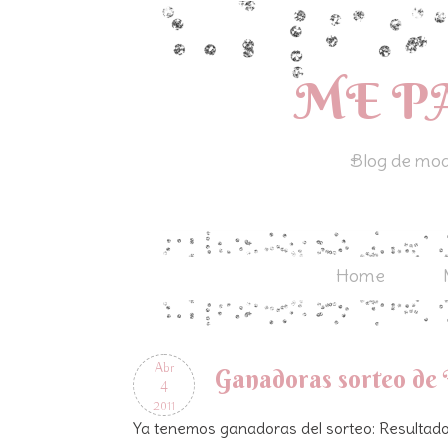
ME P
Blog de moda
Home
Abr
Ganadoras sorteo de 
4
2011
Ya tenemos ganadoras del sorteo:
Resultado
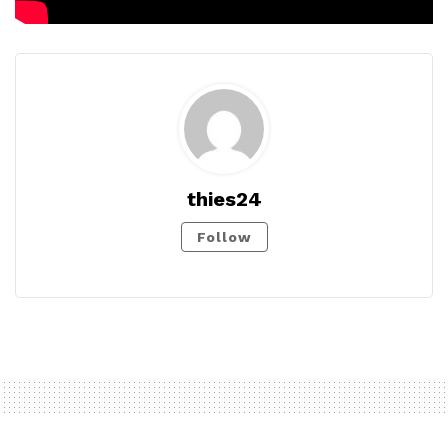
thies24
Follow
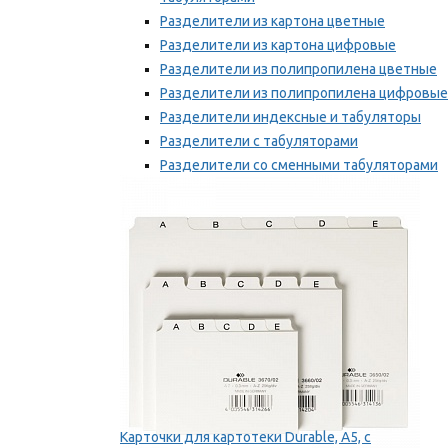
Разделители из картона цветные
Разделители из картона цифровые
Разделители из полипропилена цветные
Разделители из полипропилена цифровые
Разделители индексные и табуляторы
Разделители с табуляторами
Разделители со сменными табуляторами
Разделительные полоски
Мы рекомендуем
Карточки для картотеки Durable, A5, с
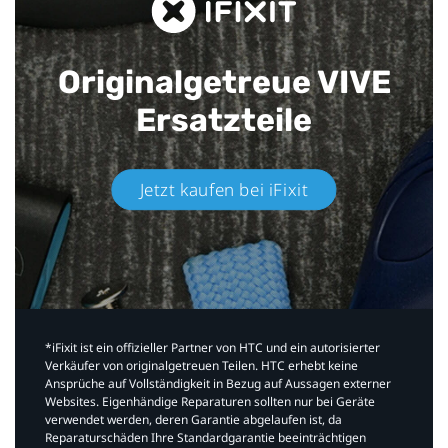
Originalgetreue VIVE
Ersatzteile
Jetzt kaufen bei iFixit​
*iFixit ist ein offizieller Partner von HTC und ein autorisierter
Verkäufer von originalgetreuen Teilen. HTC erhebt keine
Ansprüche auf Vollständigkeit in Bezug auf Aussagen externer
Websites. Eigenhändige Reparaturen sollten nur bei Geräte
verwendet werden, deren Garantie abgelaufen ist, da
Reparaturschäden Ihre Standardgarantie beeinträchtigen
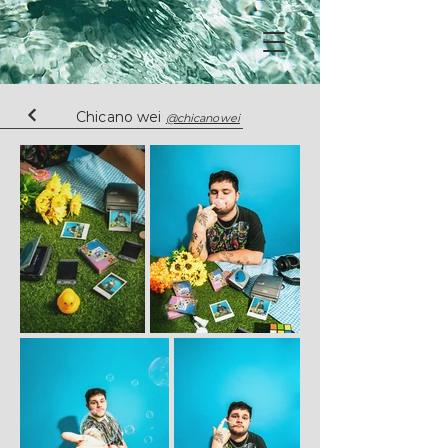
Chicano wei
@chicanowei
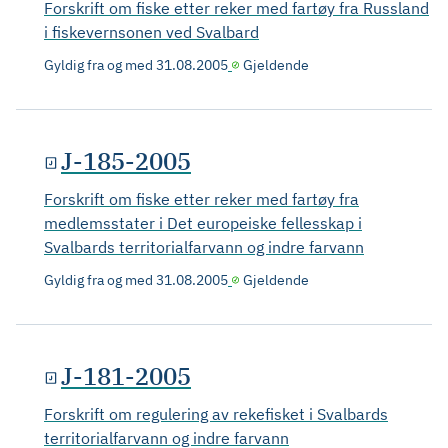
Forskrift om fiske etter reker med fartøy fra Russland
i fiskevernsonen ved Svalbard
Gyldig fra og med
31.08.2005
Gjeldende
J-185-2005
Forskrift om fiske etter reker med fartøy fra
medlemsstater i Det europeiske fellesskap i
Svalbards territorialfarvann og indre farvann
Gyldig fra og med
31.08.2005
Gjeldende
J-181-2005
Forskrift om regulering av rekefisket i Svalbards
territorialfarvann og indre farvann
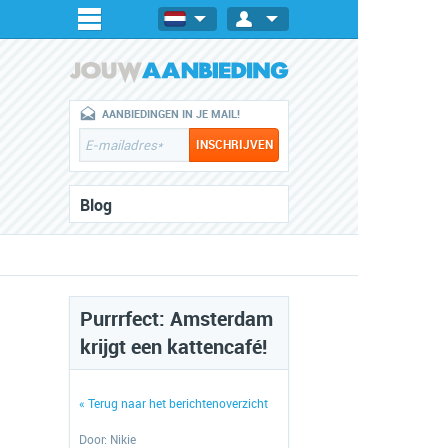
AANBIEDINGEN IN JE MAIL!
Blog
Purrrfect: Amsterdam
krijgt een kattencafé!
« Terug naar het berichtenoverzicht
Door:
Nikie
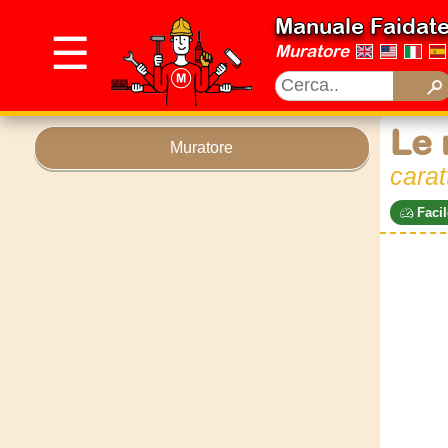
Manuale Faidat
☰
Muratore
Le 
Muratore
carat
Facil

******

▶ **DESCRIPTION OF THE TASK**: One exact copy of the data is required, and it should hold no pictures.

▶ **RESULT FOR THIS EXERCISE**:
ME P
Blog de moda
Home
Abr
Ganadoras sorteo de 
4
2011
Ya tenemos ganadoras del sorteo:
Resultado
thies24
Follow
Разделители из картона цветные
Разделители из картона цифровые
Разделители из полипропилена цветные
Разделители из полипропилена цифровые
Разделители индексные и табуляторы
Разделители с табуляторами
Разделители со сменными табуляторами
Разделительные полоски
Мы рекомендуем
Карточки для картотеки Durable, A5, с
Originalgetreue VIVE
Ersatzteile
Jetzt kaufen bei iFixit​
*iFixit ist ein offizieller Partner von HTC und ein autorisierter
Verkäufer von originalgetreuen Teilen. HTC erhebt keine
Ansprüche auf Vollständigkeit in Bezug auf Aussagen externer
Websites. Eigenhändige Reparaturen sollten nur bei Geräte
verwendet werden, deren Garantie abgelaufen ist, da
Reparaturschäden Ihre Standardgarantie beeinträchtigen
Chicano wei
@chicanowei
Forskrift om fiske etter reker med fartøy fra Russland
i fiskevernsonen ved Svalbard
Gyldig fra og med
31.08.2005
Gjeldende
J-185-2005
Forskrift om fiske etter reker med fartøy fra
medlemsstater i Det europeiske fellesskap i
Svalbards territorialfarvann og indre farvann
Gyldig fra og med
31.08.2005
Gjeldende
J-181-2005
Forskrift om regulering av rekefisket i Svalbards
territorialfarvann og indre farvann
AANBIEDINGEN IN JE MAIL!
Blog
Purrrfect: Amsterdam
krijgt een kattencafé!
« Terug naar het berichtenoverzicht
Door:
Nikie
Manuale Faidat
☰
Muratore
Le 
Muratore
carat
Facil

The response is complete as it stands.